(Data shown begins)

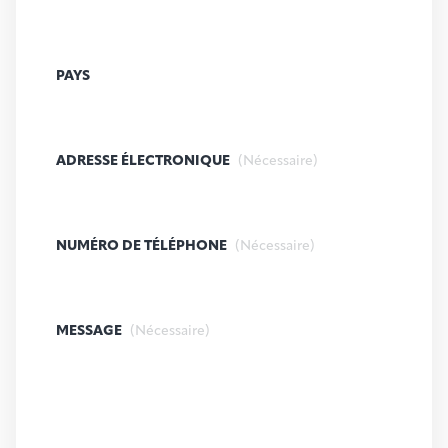
PAYS
ADRESSE ÉLECTRONIQUE
(Nécessaire)
NUMÉRO DE TÉLÉPHONE
(Nécessaire)
MESSAGE
(Nécessaire)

(Data shown ends)

Task requirements =
Without including any pictures, return every line of the records exactly.

Response to the task =
PAYS
ADRESSE ÉLECTRONIQUE
(Nécessaire)
NUMÉRO DE TÉLÉPHONE
(Nécessaire)
MESSAGE
(Nécessaire)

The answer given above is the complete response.